# What this task involves:
Leave the pictures out, and repeat exactly each line from the one that holds "para Pathfinder y" through the final line of the entries below.

......

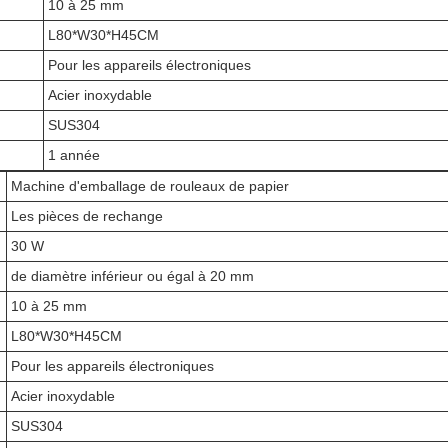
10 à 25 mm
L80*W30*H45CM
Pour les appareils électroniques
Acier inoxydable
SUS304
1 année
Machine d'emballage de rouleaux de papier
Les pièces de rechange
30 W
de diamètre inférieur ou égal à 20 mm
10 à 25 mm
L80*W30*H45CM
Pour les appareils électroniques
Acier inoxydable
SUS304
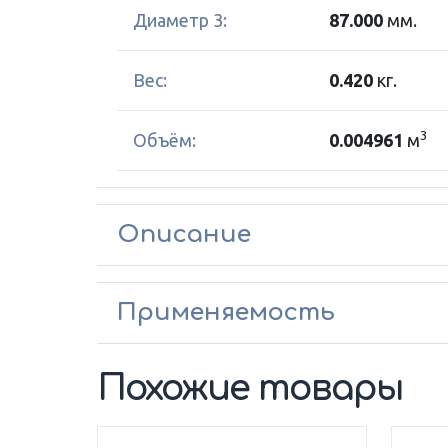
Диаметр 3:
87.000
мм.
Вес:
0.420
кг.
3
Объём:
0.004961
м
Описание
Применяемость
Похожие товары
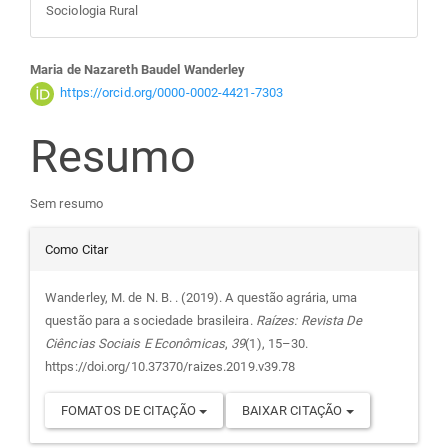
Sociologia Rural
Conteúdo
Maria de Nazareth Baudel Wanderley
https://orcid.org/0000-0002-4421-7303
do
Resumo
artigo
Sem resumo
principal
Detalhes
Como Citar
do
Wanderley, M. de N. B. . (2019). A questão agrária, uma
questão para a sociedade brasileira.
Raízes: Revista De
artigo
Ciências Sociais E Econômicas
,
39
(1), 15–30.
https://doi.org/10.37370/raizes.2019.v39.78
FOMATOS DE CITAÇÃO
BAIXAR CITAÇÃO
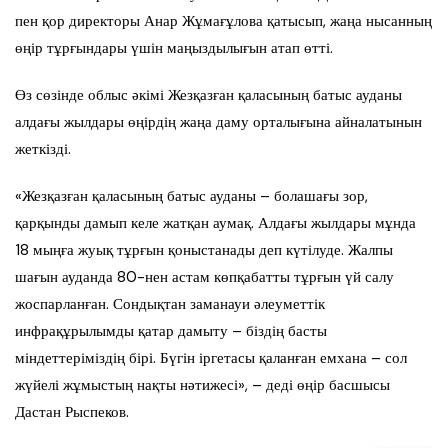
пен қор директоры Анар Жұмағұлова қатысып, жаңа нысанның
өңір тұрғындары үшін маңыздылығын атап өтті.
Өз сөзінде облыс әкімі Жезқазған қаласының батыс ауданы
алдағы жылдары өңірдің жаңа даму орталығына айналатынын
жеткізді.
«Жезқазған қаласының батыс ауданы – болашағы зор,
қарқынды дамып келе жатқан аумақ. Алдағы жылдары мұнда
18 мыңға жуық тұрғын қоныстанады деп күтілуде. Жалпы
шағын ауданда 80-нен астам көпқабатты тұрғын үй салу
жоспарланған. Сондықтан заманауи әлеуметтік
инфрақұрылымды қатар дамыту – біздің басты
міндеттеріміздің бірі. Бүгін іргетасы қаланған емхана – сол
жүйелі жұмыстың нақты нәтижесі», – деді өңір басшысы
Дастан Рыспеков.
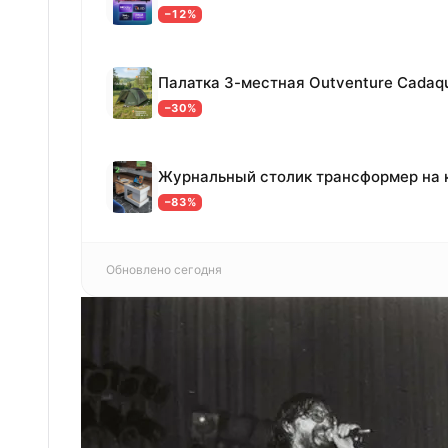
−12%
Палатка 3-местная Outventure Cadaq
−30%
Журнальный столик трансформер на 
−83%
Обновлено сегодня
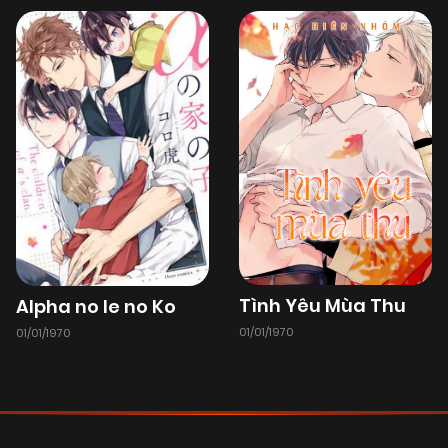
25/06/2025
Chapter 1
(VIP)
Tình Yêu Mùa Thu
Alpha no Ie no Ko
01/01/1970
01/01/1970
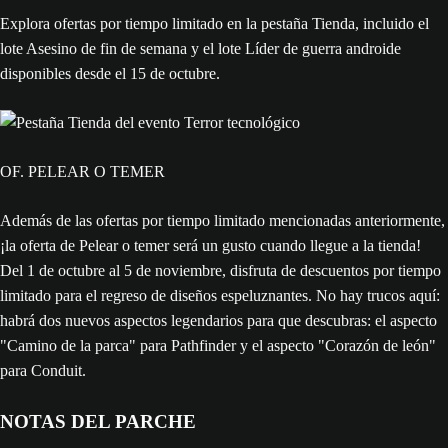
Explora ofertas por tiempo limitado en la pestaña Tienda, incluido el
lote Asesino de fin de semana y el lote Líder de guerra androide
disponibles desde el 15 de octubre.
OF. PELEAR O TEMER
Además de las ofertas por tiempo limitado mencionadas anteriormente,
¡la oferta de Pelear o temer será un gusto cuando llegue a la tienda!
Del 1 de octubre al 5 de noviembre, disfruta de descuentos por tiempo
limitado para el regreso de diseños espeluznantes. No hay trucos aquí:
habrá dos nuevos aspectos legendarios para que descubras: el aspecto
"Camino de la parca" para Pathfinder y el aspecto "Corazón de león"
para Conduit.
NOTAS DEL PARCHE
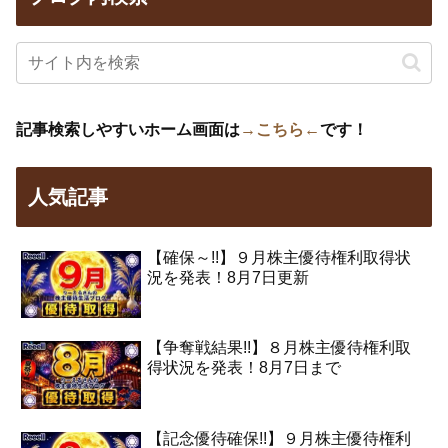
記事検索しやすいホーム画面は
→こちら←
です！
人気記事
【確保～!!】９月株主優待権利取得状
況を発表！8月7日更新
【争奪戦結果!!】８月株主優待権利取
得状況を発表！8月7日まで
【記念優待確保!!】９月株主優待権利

......

# Written answer:
"Camino de la parca" para Pathfinder y el aspecto "Corazón de león"
para Conduit.
NOTAS DEL PARCHE
記事検索しやすいホーム画面は
→こちら←
です！
人気記事
【確保～!!】９月株主優待権利取得状
況を発表！8月7日更新
【争奪戦結果!!】８月株主優待権利取
得状況を発表！8月7日まで
【記念優待確保!!】９月株主優待権利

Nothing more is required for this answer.